Há muitas maneiras de cumprimos a missão, mas Deus quer que nós a


cumpramos livres. É interessante que esta foi a primeira e única vez em
que Jonas entra em um diálogo sincero com Deus. Porque as mais
importantes lições na nossa vida não vêem por meio de grandes peixes,
mas por meio de pequenos vermes. São pequenas coisas que Deus faz,
pequenas tribulações, pequenas angústias, pequenas pessoas,
pequenas situações ao nosso redor para muito mais do que alinhar o
ministério. Deus quer alinhar o nosso coração, quer perdoar o pecado
que está tomando conta da nossa alma, quer retirar a amargura que nós
nutrimos contra irmãos na fé que nos atingiram, nos ofenderam. Deus
quer nos dar liberdade no nome do Senhor Jesus.

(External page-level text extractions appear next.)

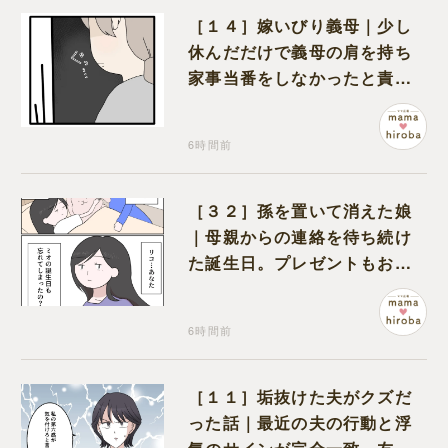
［１４］嫁いびり義母｜少し
休んだだけで義母の肩を持ち
家事当番をしなかったと責め
る夫
6時間前
［３２］孫を置いて消えた娘
｜母親からの連絡を待ち続け
た誕生日。プレゼントもお祝
いの言葉も届かなかった
6時間前
［１１］垢抜けた夫がクズだ
った話｜最近の夫の行動と浮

A conclusão é que muito mais do que tudo que podemos fazer pelo
Senhor, o que Ele realmente deseja é produzir em nossas vidas um
relacionamento próximo com Ele. Cumprir a missão com alegria e louvar
o nome do Senhor Jesus. Deus também usará tragédias e tempestades
para nos trazer um círculo mais perto dEle e realinhar não apenas a
nossa missão, como também realinhar o nosso coração, em nome do
Senhor Jesus.

Ronaldo Lidório – teólogo, missionário e escritor


Reflexão realizada na Conferência de Plantação de Igrejas – CTPI.